(Beginning of DATA SUPPLIED)
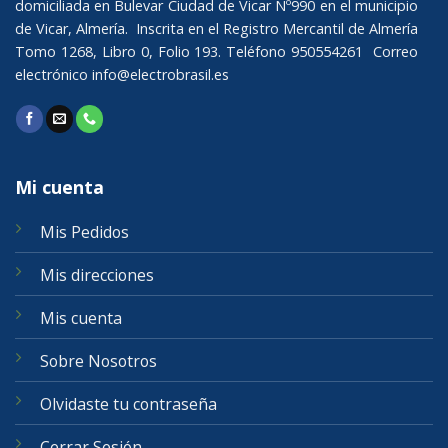
domiciliada en Bulevar Ciudad de Vicar Nº990 en el municipio
de Vicar, Almería. Inscrita en el Registro Mercantil de Almería
Tomo 1268, Libro 0, Folio 193. Teléfono 950554261 Correo
electrónico
info@electrobrasil.es
Mi cuenta
Mis Pedidos
Mis direcciones
Mis cuenta
Sobre Nosotros
Olvidaste tu contraseña
Cerrar Sesión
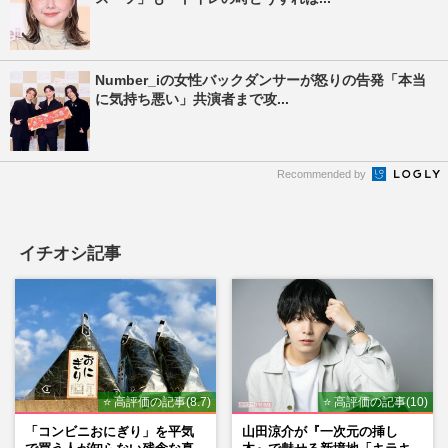
Number_iの女性バックダンサーが怒りの告発「本当
に気持ち悪い」共演者まで攻...
Recommended by
イチオシ記事
⭐ 高評価の記事(8.7)
⭐ 高評価の記事(10)
「コンビニおにぎり」を平気
山田涼介が『一次元の挿し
(End of DATA SUPPLIED)
Your output should be the full set of entries above, restated word for word and free of pictures.

domiciliada en Bulevar Ciudad de Vicar Nº990 en el municipio
de Vicar, Almería. Inscrita en el Registro Mercantil de Almería
Tomo 1268, Libro 0, Folio 193. Teléfono 950554261 Correo
electrónico
info@electrobrasil.es
Mi cuenta
Mis Pedidos
Mis direcciones
Mis cuenta
Sobre Nosotros
Olvidaste tu contraseña
Cerrar Sesión
Number_iの女性バックダンサーが怒りの告発「本当
に気持ち悪い」共演者まで攻...
Recommended by
イチオシ記事
⭐ 高評価の記事(8.7)
⭐ 高評価の記事(10)
「コンビニおにぎり」を平気
山田涼介が『一次元の挿し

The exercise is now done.